Fui a la JMJ que ese año se celebraba en Madrid y escuché a Benedicto XVI hablar en una de sus primeras intervenciones y prometo que tuve la sensación de que me estaba hablando solo a mí, como si él supiera el dilema interno que yo tenía.
Al final del discurso dijo: … “Y cuando lleguen nuevas dificultades que a veces nos abruman, contamos siempre con la misericordia de Dios, especialmente en el sacramento de la reconciliación…”.
Ahí fue cuando me di cuenta que efectivamente Dios quería que yo fuera sacerdote y que era verdad que yo no podía, era totalmente cierto, pero entendí que si es Dios quien llama, Él va a ser el que haga ese trabajo en mí…
Dios no elige a los capacitados sino que capacita a los que elige. Este pensamiento me dejó muy tranquilo y después, a lo largo de estos años, en cada momento malo que he vivido, he visto que efectivamente yo no puedo, que con mis fuerzas no he podido hacer este camino. Si es Dios quien llama, Él hace el camino contigo y sabrá cómo llegar al final… como así está siendo.
En ese momento deshaces el nudo… pero tardas aún dos cursos en entrar al seminario. ¿Por qué?
Tenía dieciséis años, así que hablé con un sacerdote y con nadie más. Los dos decidimos que mientras hacía elBachiller iría discerniendo si había vocación. Tenía tiempo para ir viendo sin presiones si esto era de verdad y contarlo a mi familia o a mis amigos me hubiera condicionado de algún modo.





JUAN BERNABE
Gentileza

¿Es entonces cuando quieres ser sacerdote?

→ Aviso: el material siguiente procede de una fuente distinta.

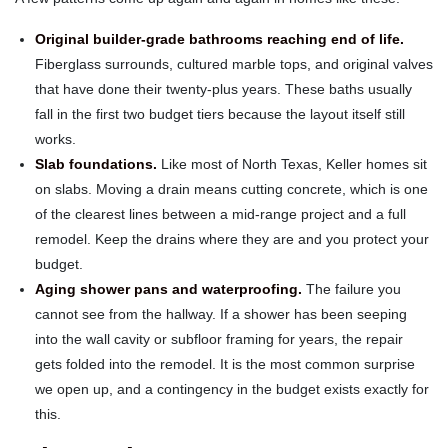
Original builder-grade bathrooms reaching end of life.
Fiberglass surrounds, cultured marble tops, and original valves
that have done their twenty-plus years. These baths usually
fall in the first two budget tiers because the layout itself still
works.
Slab foundations.
Like most of North Texas, Keller homes sit
on slabs. Moving a drain means cutting concrete, which is one
of the clearest lines between a mid-range project and a full
remodel. Keep the drains where they are and you protect your
budget.
Aging shower pans and waterproofing.
The failure you
cannot see from the hallway. If a shower has been seeping
into the wall cavity or subfloor framing for years, the repair
gets folded into the remodel. It is the most common surprise
we open up, and a contingency in the budget exists exactly for
this.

No, esto es erróneo. Yo no decido que quiero ser sacerdote. Yo por mí hubiera elegido estudiar filosofía y ya está… es lo que yo hubiera hecho. Lo que pasa es que la llamada, el camino concreto del sacerdocio es un plan de Dios. Yo lo que sí quiero es cumplir su voluntad, que después de un tiempo veo que es el sacerdocio, pero no es algo que yo elijo, yo lo único que hago es tratar de responder a esa llamada.
Después de esos años de bachiller en algún momento tendrías que decir a tu familia y amigos cuáles eran tus intenciones. ¿Cuándo fue?
En mi casa el paripé fue completo. Les dije que lo que me gustaba era la filosofía, y no mentía, así que hice el examen de admisión en Pamplona y me cogieron. Mi padre estaba preocupado por mi futuro laboral. Pero un día empezaron a hablar de los trámites para pedir una beca y ahí ya tuve que decirles que no hacía falta, que a dónde iba a ir en septiembre era al seminario.
¿Y como se lo tomaron?
Pues muy bien, muy contentos. Se lo tomaron con tanta naturalidad que me resultó hasta sospechosa. Les pareció bien, entendían la decisión, pero siempre con ese punto de: “Juan se va al seminario, ¡fantástico!, pero la vida sigue, hay otros seis hermanos detrás y… ¡venga!» Es una cura de humildad que me viene fenomenal. Mis hermanos reaccionaron todos bien y curiosamente todos distinto.
¿Y los amigos?
Pues también muy bien. Yo muchas veces me he preguntado por qué yo he sido elegido y no cualquiera de ellos. Son unos fenómenos. Mis amigos han tirado de mí muchísimas veces. Nos hemos ayudado todos mucho. Y el hecho de que Mikel y yo vayamos a ser sacerdotes no quiere decir nada. Aquí nadie da lecciones de nada, todos nos ayudamos mucho. Estoy muy orgulloso de ellos.